Let's assume some condition has a prevalence of 20%, and a test for it will correctly identify presence of the condition 95% of the time, while correctly identifying absence of the condition 90% of the time. We can immediately answer the first question: when the answer is "yes", the test will say "no" 5% of the time.

You have proposed that when the test says "no", the answer is "yes" a share of the time that might be the inverse of 5%, or perhaps 5% itself. I have no idea what you meant -- and I suspect you didn't either -- but the correct rate of false negatives is not 5%, 95%, nor 2,000%.

In a model population of 10,000 people, we will see this:

                  |  condition present  |  absent  |
    test positive |               1900  |     800  |
         negative |                100  |    7200  |
From this table we can see that the false negative rate is 100/7300 or 1.4%. The false negative rate looks much better than the sensitivity and specificity figures because the condition is rare. The corollary to that is a horrific false positive rate of 800/2700 = 30%.
I don't think I have, it sounds like you think I'm saying false negatives are the inverse of false positives? Not at all, that's obviously not true.

I was surprised at 'sensitivity and specificity' (jointly) being considered different from 'false negatives and false positives' (jointly).

The given reasoning was about population differences, which.. fair enough, I understand that makes a difference, I just wasn't aware that was a standard difference in definition (if it is) and suggested the up thread commenter wasn't (or wasn't meaning to use it) either.

> correctly identify presence of the condition 95% of the time, while correctly identifying absence of the condition 90% of the time. We can immediately answer the first question: when the answer is "yes", the test will say "no" 5% of the time. You have proposed that when the test says "no", the answer is "yes" a share of the time that might be the inverse of 5%, or perhaps 5% itself. I have no idea what you meant -- and I suspect you didn't either

10%. 'inverse', as I called it, of 90%, not 95%.

(That's why I think you think I think (..!) that false negatives/positives rates are derivable from one another. Sorry if not and I'm just still not getting it...)

I don't think I am misunderstanding though - Wikipedia calls them 'true pos/neg rate', and gives formulae for false pos/neg rates as 1-true: https://en.m.wikipedia.org/wiki/Sensitivity_and_specificity

> it sounds like you think I'm saying false negatives are the inverse of false positives? Not at all, that's obviously not true.

No, I think you're saying that the false negative rate as I defined it in my comment is the inverse of sensitivity. You've corrected me to say that you think the rate I defined is the inverse of specificity, which makes even less sense. And you did that despite the fact that I included a full calculation demonstrating that that isn't true.

Wikipedia's definition of the false negative rate differs from mine. Wikipedia indeed defines the false negative rate as (1 - sensitivity), though not, as you seem to believe, (1 - specificity). But you get no credit for this, because I explicitly defined what I meant by the false negative rate, and you echoed that definition in your response to my comment:

>>> your changed-order definitions

So: you think you haven't misunderstood what's happening. I ask you this: in my table above, I believe that prevalence is 20%, sensitivity is 95%, and specificity is 90%. Please verify that.

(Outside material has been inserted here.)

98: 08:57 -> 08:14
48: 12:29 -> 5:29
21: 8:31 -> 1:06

I have said that the conditional probability P(condition present | test negative) is 1.4%. You responded saying that that probability is actually 10%:

>> You have proposed that when the test says "no", the answer is "yes" a share of the time that might be the inverse of 5%, or perhaps 5% itself.

> 10%

Where are you getting that figure from? Show me in the table.

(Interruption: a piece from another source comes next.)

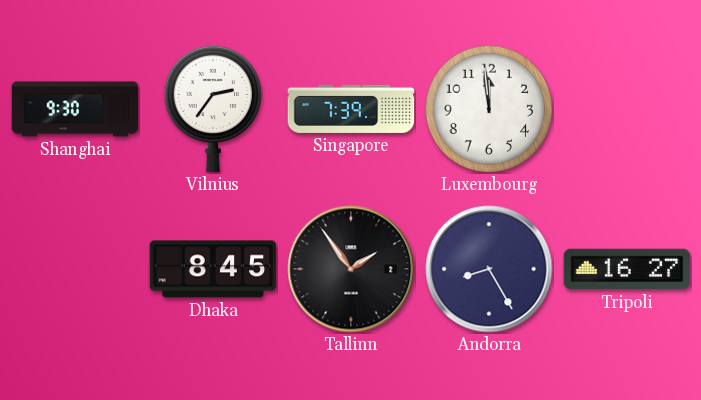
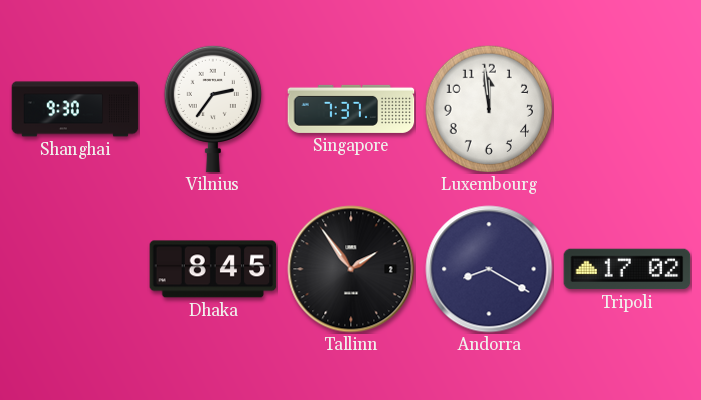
Singapore: 7:39 -> 7:37
Andorra: 8:25 -> 8:20
Tripoli: 16:27 -> 17:02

Ok, fine, 'as you defined it'. It's hard to read your table on mobile. My only suggestion was that your definition might not be what the original commenter meant, because it's not my layman's understanding that they're different, but I don't know, maybe they also use your definition, no point arguing about it.

(Though it does seem a little odd to me to object to the comment on the basis of a definition you introduce yourself that even if some sort of standard is something that varies enough that Wikipedia uses a crucially different one.)